Justin menghela napas pelan, "Memangnya kenapa?"
Gaby hanya menggelengkan kepala. Justin menatap gaby yang sedang tidak menatapnya. Sebuah senyuman hangat terpancar dari wajah justin, sangat manis. Tatapan yang berbeda dari sebelumnya. Tatapan yang datang kembali. Gaby berhasil merubah hidup justin dalam waktu yang sangat singkat.
Keindahan perlahan lenyap, langit gelap mulai muncul. Justin mengangkat tubuhnya untuk berdiri dan mengulurkan tangan ke arah gaby untuk membantunya berdiri.
"Ayo pulang."
Gaby hanya mengangguk. Mereka berjalan berdampingan menuju mobil hitam yang cukup mewah milik justin. Keheningan terjadi di dalam mobil sampai akhirnya justin memilih untuk membuka suara terlebih dahulu,
"Kamu tahu gak, aku gak kepikiran kamu bakalan baik."
"Aku memang baik."
"Jangan terlalu percaya diri seperti itu!"
"Astaga justin, aku ini memang baik. Kamunya saja yang galak."
Justin berdecak mengaku kalah, "Kita gak akan langsung pulang."
"Mau kemana?" tanya gaby sembari menoleh. Diam. Justin tidak menjawabnya.
--
"Biasa." ucap gaby ke orang-yang-telah-dia-kenal-secara-dekat-Cecilia. Cecilia mengangguk dan pergi menjauh.
"Biasa?" tanya justin.
"Ini restoran favoritku."
"Jangan bilang kamu selalu menguntitku kalau aku kesini?"
Gaby membulatkan matanya dan tanpa pikir panjang mencubit lengan justin cukup keras.
"ASTAGA KAMU KASAR SEKALI!"
"Aku tidak pernah menguntitmu. Kamunya saja yang menguntitku. Aku memang suka tempat dan makanan disini."
"Jangan mencubitku seperti itu."
"Jangan menuduhku seperti itu."
--
"Terimakasih untuk hari ini, aku benar-benar menghargaimu." kata gaby sembari mencium pipi justin sekilas dan segera membuka mobil untuk masuk ke dalam rumah. Justin hanya tersenyum tipis menatap gaby yang semakin lama semakin menjauh hingga akhirnya menghilang setelah memasuki sebuah pintu besar yang memiliki ukiran indah.

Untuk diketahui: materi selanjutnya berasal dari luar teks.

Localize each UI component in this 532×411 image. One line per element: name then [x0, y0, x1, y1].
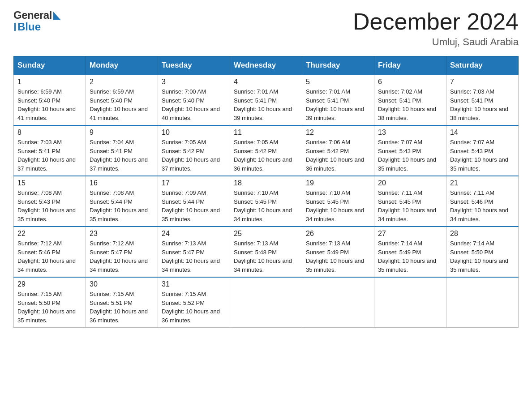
day-number: 24 [162, 230, 226, 238]
page-header: General Blue December 2024 Umluj, Saudi … [13, 9, 519, 48]
day-info: Sunrise: 7:13 AMSunset: 5:47 PMDaylight:… [162, 239, 226, 274]
day-info: Sunrise: 7:11 AMSunset: 5:45 PMDaylight:… [378, 188, 442, 223]
calendar-cell: 24Sunrise: 7:13 AMSunset: 5:47 PMDayligh… [158, 227, 230, 277]
calendar-cell: 11Sunrise: 7:05 AMSunset: 5:42 PMDayligh… [230, 125, 302, 176]
header-thursday: Thursday [302, 56, 374, 75]
day-info: Sunrise: 7:14 AMSunset: 5:50 PMDaylight:… [450, 239, 515, 274]
day-number: 17 [162, 179, 226, 187]
day-info: Sunrise: 7:10 AMSunset: 5:45 PMDaylight:… [234, 188, 298, 223]
day-number: 11 [234, 128, 298, 137]
day-info: Sunrise: 7:09 AMSunset: 5:44 PMDaylight:… [162, 188, 226, 223]
day-number: 14 [450, 128, 515, 137]
calendar-cell: 21Sunrise: 7:11 AMSunset: 5:46 PMDayligh… [446, 176, 519, 227]
day-info: Sunrise: 7:05 AMSunset: 5:42 PMDaylight:… [162, 138, 226, 173]
day-info: Sunrise: 7:05 AMSunset: 5:42 PMDaylight:… [234, 138, 298, 173]
day-info: Sunrise: 7:03 AMSunset: 5:41 PMDaylight:… [17, 138, 82, 173]
day-number: 31 [162, 280, 226, 288]
day-number: 10 [162, 128, 226, 137]
day-info: Sunrise: 7:15 AMSunset: 5:52 PMDaylight:… [162, 290, 226, 325]
calendar-cell: 1Sunrise: 6:59 AMSunset: 5:40 PMDaylight… [14, 75, 86, 125]
header-row: Sunday Monday Tuesday Wednesday Thursday… [14, 56, 519, 75]
calendar-cell: 7Sunrise: 7:03 AMSunset: 5:41 PMDaylight… [446, 75, 519, 125]
title-area: December 2024 Umluj, Saudi Arabia [353, 9, 519, 48]
calendar-cell: 22Sunrise: 7:12 AMSunset: 5:46 PMDayligh… [14, 227, 86, 277]
day-number: 26 [306, 230, 370, 238]
calendar-header: Sunday Monday Tuesday Wednesday Thursday… [14, 56, 519, 75]
logo-blue-text: Blue [17, 21, 41, 33]
day-info: Sunrise: 7:11 AMSunset: 5:46 PMDaylight:… [450, 188, 515, 223]
day-number: 13 [378, 128, 442, 137]
calendar-cell: 3Sunrise: 7:00 AMSunset: 5:40 PMDaylight… [158, 75, 230, 125]
day-number: 21 [450, 179, 515, 187]
calendar-cell: 16Sunrise: 7:08 AMSunset: 5:44 PMDayligh… [86, 176, 158, 227]
day-info: Sunrise: 7:15 AMSunset: 5:50 PMDaylight:… [17, 290, 82, 325]
calendar-cell: 15Sunrise: 7:08 AMSunset: 5:43 PMDayligh… [14, 176, 86, 227]
day-info: Sunrise: 7:00 AMSunset: 5:40 PMDaylight:… [162, 87, 226, 122]
day-info: Sunrise: 7:07 AMSunset: 5:43 PMDaylight:… [450, 138, 515, 173]
calendar-week-3: 15Sunrise: 7:08 AMSunset: 5:43 PMDayligh… [14, 176, 519, 227]
day-info: Sunrise: 7:07 AMSunset: 5:43 PMDaylight:… [378, 138, 442, 173]
location-subtitle: Umluj, Saudi Arabia [353, 36, 519, 48]
day-number: 2 [90, 78, 154, 86]
calendar-cell: 31Sunrise: 7:15 AMSunset: 5:52 PMDayligh… [158, 277, 230, 328]
calendar-cell: 6Sunrise: 7:02 AMSunset: 5:41 PMDaylight… [374, 75, 446, 125]
calendar-cell: 10Sunrise: 7:05 AMSunset: 5:42 PMDayligh… [158, 125, 230, 176]
calendar-cell: 8Sunrise: 7:03 AMSunset: 5:41 PMDaylight… [14, 125, 86, 176]
calendar-cell: 12Sunrise: 7:06 AMSunset: 5:42 PMDayligh… [302, 125, 374, 176]
calendar-body: 1Sunrise: 6:59 AMSunset: 5:40 PMDaylight… [14, 75, 519, 328]
calendar-week-2: 8Sunrise: 7:03 AMSunset: 5:41 PMDaylight… [14, 125, 519, 176]
header-tuesday: Tuesday [158, 56, 230, 75]
day-info: Sunrise: 7:08 AMSunset: 5:44 PMDaylight:… [90, 188, 154, 223]
calendar-cell: 28Sunrise: 7:14 AMSunset: 5:50 PMDayligh… [446, 227, 519, 277]
calendar-cell [446, 277, 519, 328]
calendar-cell: 13Sunrise: 7:07 AMSunset: 5:43 PMDayligh… [374, 125, 446, 176]
day-info: Sunrise: 7:01 AMSunset: 5:41 PMDaylight:… [306, 87, 370, 122]
day-number: 8 [17, 128, 82, 137]
day-number: 19 [306, 179, 370, 187]
day-info: Sunrise: 6:59 AMSunset: 5:40 PMDaylight:… [90, 87, 154, 122]
day-info: Sunrise: 7:02 AMSunset: 5:41 PMDaylight:… [378, 87, 442, 122]
day-info: Sunrise: 7:10 AMSunset: 5:45 PMDaylight:… [306, 188, 370, 223]
day-number: 5 [306, 78, 370, 86]
logo: General Blue [13, 9, 60, 33]
day-number: 20 [378, 179, 442, 187]
day-number: 6 [378, 78, 442, 86]
calendar-week-1: 1Sunrise: 6:59 AMSunset: 5:40 PMDaylight… [14, 75, 519, 125]
day-info: Sunrise: 7:01 AMSunset: 5:41 PMDaylight:… [234, 87, 298, 122]
month-title: December 2024 [353, 9, 519, 34]
calendar-cell: 14Sunrise: 7:07 AMSunset: 5:43 PMDayligh… [446, 125, 519, 176]
calendar-cell: 20Sunrise: 7:11 AMSunset: 5:45 PMDayligh… [374, 176, 446, 227]
day-number: 1 [17, 78, 82, 86]
logo-general-text: General [13, 9, 52, 21]
calendar-cell [230, 277, 302, 328]
day-info: Sunrise: 7:12 AMSunset: 5:47 PMDaylight:… [90, 239, 154, 274]
day-info: Sunrise: 7:15 AMSunset: 5:51 PMDaylight:… [90, 290, 154, 325]
calendar-cell: 27Sunrise: 7:14 AMSunset: 5:49 PMDayligh… [374, 227, 446, 277]
header-monday: Monday [86, 56, 158, 75]
header-wednesday: Wednesday [230, 56, 302, 75]
day-number: 22 [17, 230, 82, 238]
calendar-cell: 9Sunrise: 7:04 AMSunset: 5:41 PMDaylight… [86, 125, 158, 176]
day-info: Sunrise: 7:12 AMSunset: 5:46 PMDaylight:… [17, 239, 82, 274]
day-number: 3 [162, 78, 226, 86]
calendar-cell: 19Sunrise: 7:10 AMSunset: 5:45 PMDayligh… [302, 176, 374, 227]
day-info: Sunrise: 7:08 AMSunset: 5:43 PMDaylight:… [17, 188, 82, 223]
calendar-cell: 5Sunrise: 7:01 AMSunset: 5:41 PMDaylight… [302, 75, 374, 125]
day-number: 25 [234, 230, 298, 238]
day-info: Sunrise: 7:14 AMSunset: 5:49 PMDaylight:… [378, 239, 442, 274]
day-number: 29 [17, 280, 82, 288]
calendar-cell: 30Sunrise: 7:15 AMSunset: 5:51 PMDayligh… [86, 277, 158, 328]
header-sunday: Sunday [14, 56, 86, 75]
calendar-week-5: 29Sunrise: 7:15 AMSunset: 5:50 PMDayligh… [14, 277, 519, 328]
calendar-table: Sunday Monday Tuesday Wednesday Thursday… [13, 56, 519, 328]
day-number: 12 [306, 128, 370, 137]
calendar-cell [302, 277, 374, 328]
calendar-cell: 18Sunrise: 7:10 AMSunset: 5:45 PMDayligh… [230, 176, 302, 227]
calendar-week-4: 22Sunrise: 7:12 AMSunset: 5:46 PMDayligh… [14, 227, 519, 277]
day-info: Sunrise: 6:59 AMSunset: 5:40 PMDaylight:… [17, 87, 82, 122]
calendar-cell: 26Sunrise: 7:13 AMSunset: 5:49 PMDayligh… [302, 227, 374, 277]
calendar-cell: 23Sunrise: 7:12 AMSunset: 5:47 PMDayligh… [86, 227, 158, 277]
day-number: 9 [90, 128, 154, 137]
calendar-cell: 4Sunrise: 7:01 AMSunset: 5:41 PMDaylight… [230, 75, 302, 125]
day-number: 28 [450, 230, 515, 238]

Pacaran? Tidak. Mereka tidak pacaran. Atau mungkin belum. Waktu untuk saat ini belum tepat, bahkan justin adalah seorang dosen yang memiliki mahasiswa bernama gaby. Justin ingin punya pacar? Tentu. Mungkin akan menunggu gaby untuk lulus. Sangat tidak lucu bukan seorang mahasiswa memiliki kekasih seorang dosen dan sebaliknya. Konyol.
--
Aku akan memberitahu kalian sesuatu. Justin belum pernah memiliki seorang pacar. Lelaki yang tampan bahkan diambang sebuah kata sempurna tidak memiliki pacar? Ya. Dia takut. Memori justin selalu terngiang ke arah dimana ayahnya meninggalkan justin dan pattie begitu saja. Dia takut, sifat ayahnya akan muncul kepada dirinya-meninggalkan keluarga seenaknya, itu memang hal bodoh, tapi justin tetap bersikeras takut akan hal itu.
Bahkan dia takut apabila dia mencintai gaby, tapi hati itu selalu terbuka untuk gaby, tidak pernah tertutup. Perlahan ketakutan itu mulai menghilang karena kehadiran gaby, perlahan memori tentang ayahnya menjauh. Entah karena apa, justin akan selalu nyaman apabila hatinya bersangkut-paut dengan gaby. Saat ini justin mulai belajar untuk menghilangkan rasa takut dan membuka hatinya, salah satunya untuk gadis yang tinggal tepat di depan rumahnya.
Disisi lain, gaby memikirkan hal yang tidak seharusnya dia pikirkan.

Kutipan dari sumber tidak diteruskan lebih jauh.